[miningmx.com] – IMPALA Platinum (Implats) posted a 10% lift in interim headline earnings, but the group passed the dividend as a strike at its Rustenburg operations presaged financial pressure in the second half of the year.
Net debt grew to R4.3bn from R2.7bn while cash and equivalents fell R800m. “We have headroom on the balance sheet, but this is not the plan,’ said Terence Goodlace who added that the last strike at Implats in 2012 “really hurt the company’, and that the current one was doing the same.
The revenue loss from the strike, staged by the Association of Mineworkers & Construction Union (AMCU), was about R1.7bn, equal to a loss of 8,000 ounces of platinum a day at a price of about R22,000 per platinum ounce.
“If it carries on much longer, I fear for the industry,’ said Goodlace commenting on the strike, now in its fifth week. “The consequences will be absolutely dire,’ he said.
Asked to clarify the potential impact, he said: “You can draw your own conclusions; you don’t even need a CEO in this position. You might as well go home’.
Another round of non-bilateral meetings between Implats and AMCU is scheduled for February 28 (tomorrow).
Goodlace added, however: “We are starting to see a little change, but nowhere near what is affordable to the industry’. It’s understood, for instance, that AMCU’s president, Joseph Mathunjwa, may be prepared to consider a productivity-linked wage increase with platinum employers.
AMCU is holding out for a R12,500 per month basic salary for employees. AMCU speaks for about 62% of Implats employees with the National Union of Mineworkers (NUM) and UASA representative of less than 10% each of company employees. About 19% of Implats’ workforce is on leave as Implats has all but shut down its mines and refineries.
Despite the closure, Goodlace said there was no immediate risk to the Rustenburg (Lease Area) production target of 850,000 ounces/year set by Goodlace when he took up leadership of Implats in 2012. The Lease Area, which still provides the bulk of Implats’ production, has serially underperformed turning out only 709,000 oz in the 2013 financial year.
“There is no risk to the 850,000 oz target; I believe this [the strike] is a short-term issue. We have got a three to six month issue, and then we would have to open up and re-develop the Rustenburg areas, and abandon areas where we would need to. This is just a hiatus,’ he said.
From a rock mechanics perspective, unattended mining panels degrade and have to be redeveloped; in some instances, they become unmineable. Goodlace said that in the Lease Area, there had been less than a 5% deterioration with a further 11% of panels in danger of serious deterioration.
“The longer we stay like that the more it might worsen. We could re-establish that in a reasonable period. But can’t guarantee how long we can halt the deterioration,’ he said.
One complicating factor is that there had been “an uptick’ in copper theft across the Rustenburg operations. “We are seeing some widespread copper theft. There is a cost to replace it. Gases also build when there’s copper theft…’ as ventilation is interrupted, he said.

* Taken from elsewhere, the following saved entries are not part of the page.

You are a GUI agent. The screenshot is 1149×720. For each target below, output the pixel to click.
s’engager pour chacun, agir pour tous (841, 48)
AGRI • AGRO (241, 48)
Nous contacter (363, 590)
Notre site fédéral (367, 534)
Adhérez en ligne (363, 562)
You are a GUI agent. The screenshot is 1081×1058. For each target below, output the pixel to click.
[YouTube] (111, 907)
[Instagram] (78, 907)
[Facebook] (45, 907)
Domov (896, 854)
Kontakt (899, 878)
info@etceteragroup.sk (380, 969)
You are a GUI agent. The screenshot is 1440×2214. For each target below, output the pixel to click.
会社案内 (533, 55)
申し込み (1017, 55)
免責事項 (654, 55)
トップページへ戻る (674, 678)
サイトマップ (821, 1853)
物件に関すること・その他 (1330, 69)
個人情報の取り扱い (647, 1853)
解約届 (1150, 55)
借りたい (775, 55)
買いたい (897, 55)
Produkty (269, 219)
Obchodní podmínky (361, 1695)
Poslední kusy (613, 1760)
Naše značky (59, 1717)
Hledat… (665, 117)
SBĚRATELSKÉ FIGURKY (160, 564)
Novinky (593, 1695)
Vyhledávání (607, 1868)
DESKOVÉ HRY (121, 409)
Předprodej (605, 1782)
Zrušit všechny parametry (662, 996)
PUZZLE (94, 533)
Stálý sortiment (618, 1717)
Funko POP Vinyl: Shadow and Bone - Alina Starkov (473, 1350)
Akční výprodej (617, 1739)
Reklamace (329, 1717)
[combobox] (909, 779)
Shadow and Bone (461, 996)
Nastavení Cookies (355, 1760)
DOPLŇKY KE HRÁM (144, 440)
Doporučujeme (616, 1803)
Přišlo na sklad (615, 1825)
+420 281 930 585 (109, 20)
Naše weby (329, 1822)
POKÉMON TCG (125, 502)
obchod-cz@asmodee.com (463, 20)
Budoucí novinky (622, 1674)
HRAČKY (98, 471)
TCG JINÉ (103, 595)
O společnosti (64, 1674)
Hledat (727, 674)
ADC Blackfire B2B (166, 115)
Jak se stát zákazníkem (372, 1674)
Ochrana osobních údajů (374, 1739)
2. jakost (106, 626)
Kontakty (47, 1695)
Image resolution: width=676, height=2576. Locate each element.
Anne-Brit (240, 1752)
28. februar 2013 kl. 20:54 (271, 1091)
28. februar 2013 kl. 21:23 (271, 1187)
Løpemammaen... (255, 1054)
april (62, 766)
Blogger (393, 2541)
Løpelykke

Implats announced a 9.1% increase in gross refined platinum production to 786,500 oz in the interim period compared to the interim of the previous financial year.
Group unit costs were contained to a 2.2% increase to R16,310 per platinum ounce owing to the increase in production year-on-year.
The outcome was a 9,5% increase in revenue to R16.5bn as lower platinum dollar prices were offset by a weaker rand against the dollar. Gross profit fell by R700m as cost of sales increased nearly 17% owing to inflation pressure on direct operating costs, the company said.